New Report on Palliative Care Finds Big Increase in Services Throughout California

Unlike hospice care, which is typically provided only the last few months of a patient’s life, palliative care is appropriate at any age and stage of an illness, and can be provided along with curative treatments, such as chemotherapy. Photo: iStock

More Californians are participating in palliative care programs, but the need still outpaces the supply, according to a new report.

A mapping project just released by the California Healthcare Foundation found significant progress in the number of programs and participants participating in palliative care services compared to four years ago.

Palliative care is aimed at relieving suffering and providing the best possible quality of life for people facing the pain, symptoms, and stresses of serious illness. Unlike hospice care, which is typically provided only in the last few months of a patient’s life, palliative care is appropriate at any age and stage of an illness, and can be provided along with curative treatments, such as chemotherapy, said Jennifer Ballentine, executive director of the CSU Institute for Palliative Care, based at California State University San Marcos.

The foundation’s report in 2014 found “uneven distribution” of palliative care services in the state, and only about 25 to 50 percent of needs met. But the 2018 report found that inpatient palliative care capacity for the entire state ranges from 43 percent to 66 percent of need and community-based capacity ranges from 33 percent to 51 percent of need.

Data compiled after the report was written found that there is now at least some palliative care capability in every California county.

The most significant reason for the increase in palliative care services is the passage of Senate Bill 1004, a law that requires the California Department of Health Care Services to expand community-based palliative care services to Medi-Cal beneficiaries. Medi-Cal is the state’s low-income health plan; the program is known federally as Medicaid.

Under the new law, which became effective in January 2018, California became the first state in the nation to make palliative care part of the services provided under a Medicaid managed care plan.

Kathleen Kerr, an independent health care consultant who wrote the foundation’s report said the new law “played a big role in increasing availability in areas that previously had no specialty services.”

Palliative care programs have had to adapt their services to meet the specific needs of Medi-Cal patients and to show overseers that the services were effective and saved money, according to research by Kathleen Kerr and Anne Kinderman, director of the Supportive & Palliative Care Service at San Francisco General Hospital. For example, Kerr said, Medi-Cal palliative care patients may have trouble traveling to appointments, understanding the information and even being available for at home visits.

Resolution Care, for example, provides palliative care services in nine rural counties in California. While patients with private health insurance often got two in-home palliative care visits from a nurse each month, Medi-Cal patients were not necessarily at home to be visited on a regular basis, which made scheduling and contracting for payment difficult.

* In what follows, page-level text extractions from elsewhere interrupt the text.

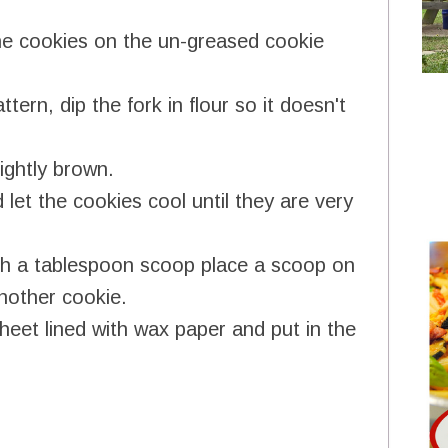
he cookies on the un-greased cookie
tern, dip the fork in flour so it doesn't
ightly brown.
let the cookies cool until they are very
ith a tablespoon scoop place a scoop on
nother cookie.
heet lined with wax paper and put in the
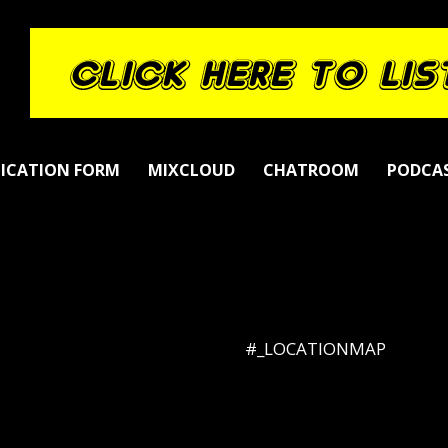
LICATION FORM
MIXCLOUD
CHATROOM
PODCA
#_LOCATIONMAP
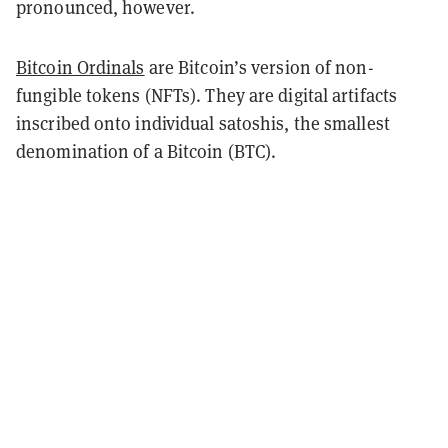
pronounced, however.
Bitcoin Ordinals
are Bitcoin’s version of non-
fungible tokens (NFTs). They are digital artifacts
inscribed onto individual satoshis, the smallest
denomination of a Bitcoin (BTC).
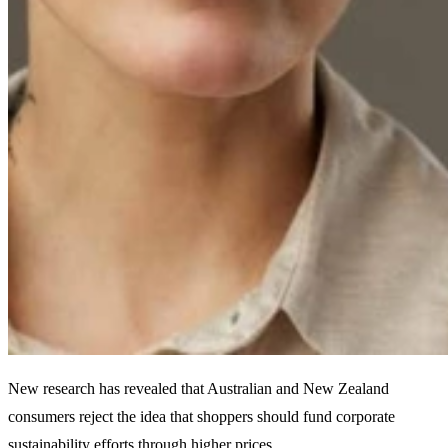
New research has revealed that Australian and New Zealand
consumers reject the idea that shoppers should fund corporate
sustainability efforts through higher prices.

Resolution Care began tracking the needs of each patient and was better able to meet needs and negotiate with payers for the specific services each patient got.

And once it found that many end-stage liver disease patients had many palliative care needs, including advance-care planning and a better understanding of what was available to them, directors of the palliative care program at LAC+USC Medical Center, a safety-net medical center in Los Angeles, applied for funding and hired a social worker.

The social worker led a group session once a week on what was available through the palliative care program, and used the rest of the time for phone and home based patient visits. The program was able to show improvement in patients’ symptoms as well as fewer days spent by patients in the program in the hospital, ICU and emergency room.

Kerr said California was able to show success in part because, unlike other states, it had already had many palliative care programs and managed care programs in place.

Health care providers have “increasingly recommended palliative care and payers increasingly payed for it,” she said.

Palliative care experts celebrate the improvement but are also mindful that there is much more to be done.

“While palliative care is growing in California, the movement is still in the very early stages,” said Judy Thomas, CEO of the Coalition for Compassionate Care of California, in Sacramento. “Challenges with finding staff, getting patient referrals, scaling up in size and measuring quality are common challenges among palliative care programs,” she said.

Other challenges include:

  • Changes to the Affordable Care Act and state plans that cause people to lose health insurance, which could cause them to lose access to palliative care as well.
  • There is not yet a standard definition of palliative care so there is wide variation in services across the state, in large part so that programs can have flexibility, according to Kerr.
  • Some programs are still fragile in terms of funding and four or five have recently closed, according to Ballentine.

And even though palliative care can be especially helpful to underserved patients by connecting them with services such as housing, food and mental health counseling, palliative care can be a hard sell for this population, said Ballentine, because often these patients have been refused care in the past because they lacked insurance.

“So, when a health professional tells a patient that the best care at the moment is supportive, if for example chemotherapy for cancer is not indicated because the cancer is too advanced, that is often not well received,” she said.

Ballentine said a key problem with palliative care is that we “don’t do a good job of explaining it.”

She advises having palliative care conversations begin at diagnosis rather than the final stage of illness.

“When that happens,” said Ballentine, “what the patient can hear is ‘you’re giving up on me,’ when that isn’t the case. We have to start talking about palliative care at every check-up and new wrinkle in a condition, before we’re in the crisis.”